Now that their first restaurant—Rock Elm Tavern in Plymouth—is well established, co-owners and longtime local friends Troy Reding and Brad Sorenson are soaring into new territories.
In mid-January, they opened Holman’s Table under their company Ally Restaurants in the historic terminal at the St. Paul Downtown Airport. They were just in time to feed celebrities, executives and NFL Owners that jetted in for the Super Bowl, as well as all the behind-the-scenes aviation workers.
“The Super Bowl gave us a direct line to people looking for a unique experience, and we couldn’t have been happier with how the weekend turned out, unless of course we were celebrating a Vikings win,” Reding says. “The nostalgia and stories have made a truly special experience unmatched in our previous ventures.”
A second Rock Elm is also slated to open this summer in Maple Grove.
Holman’s Table is the first full-service restaurant to occupy space at the airport in nearly 20 years. Past flooding issues were alleviated with a removable flood wall system. “We’re excited to help breathe some life back into the building,” Reding says.
When Reding and Sorenson met at church more than twenty years ago, it was inevitable they’d become good buds and eventual business partners. They have similar values and priorities. Their wives and kids get along. They’re both avid sports fans. And they share a penchant for fine food and spirits. “I can easily say Troy is my best friend,” Sorenson says. “He’s one of those guys who will literally give you the shirt off his back.”
While playing cards and during family vacations together, the two dabbled with the idea of opening restaurants for many years. In 2014, Reding decided it was time to turn his more than 30 years of bar and restaurant experience, 24 of them as TGI Friday’s director of Midwest operations, into a venture of his own. “I turned 50 years old, my youngest child graduated from high school and I knew I could be successful in the hospitality business.”
Naturally, he reached out to Sorenson, who replied: “Let’s do it!”
Reding handles most of the development and operations of Ally Restaurants. Sorenson—who still maintains a full time job at Boston Scientific as senior vice president of manufacturing and supply chain—brings financial investment, negotiating savvy and menu ideas from his extensive business travel. In August, they added on director of operations Liz Bergquist, who now manages restaurant logistics and staffing, allowing Reding and Sorenson more time to focus on future expansion.

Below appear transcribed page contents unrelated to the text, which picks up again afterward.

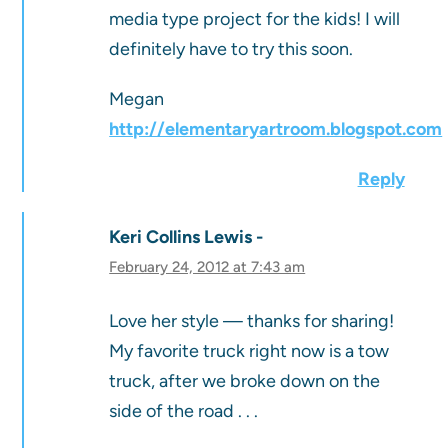
media type project for the kids! I will
definitely have to try this soon.
Megan
http://elementaryartroom.blogspot.com
Reply
Keri Collins Lewis
February 24, 2012 at 7:43 am
Love her style — thanks for sharing!
My favorite truck right now is a tow
truck, after we broke down on the
side of the road . . .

In addition to opening restaurants, the initial plan when they first formed their company was to also offer consulting services. “We have not had time to devote to [consulting] specifically since the successful opening of Rock Elm Tavern and now Holman’s Table,” Reding says. “But we are always available in creating relationships and helping others be successful.”
When asked what he enjoys about opening restaurants, Reding says “It’s the adrenaline of everything is new, making our own decisions of what the place is going to feel like and the ability to impact the communities we’re in.”
A Closer Look at Holman’s Table
When you walk into the Holman’s Table—named after the late stunt pilot Charles W. “Speed” Holman—you’re in for a memorable experience.
Mindful of the airport’s early 20th Century character, the restaurant welcomes you into a warm, but sophisticated ambience with antique brass finishes, pale pink walls, ostrich print chairs, exposed industrial ceilings, Terrazzo floors buffed to their original luster and elevated booths that look out onto the runway.
With ample free parking, diverse menus and the Mississippi River and airfields as its backdrop, Holman’s Table strives to cater not only to on-the-fly guests and downtown business clientele during the work week, but also to couples and families in the evening and on weekends.
During warmer months, customers can enjoy a meal on the a large patio practically near the tarmac while watching corporate jets pull up to the terminal building.
The New American menu showcases fresh ingredients, refined techniques and bold flavors. “This is really a chance for our chef to spread his wings a little with a menu that’s a bit more upscale,” says Sorenson.
Breakfast and lunch offer clean and light options, such as Grapefruit Brulee and Organic Farro Salad. Dinner boasts hearty and adventurous plates like Wild Boar Pappardelle and Fruits de Mer, and favorites including burgers and pastas.
Classic cocktails, blended from house-made syrups and vermouths are the focal point of the drink menu. Customers will also enjoy Minnesota craft beers and “beautiful wines that will give people a taste of the world without leaving Minneapolis and St. Paul,” says Bergquist.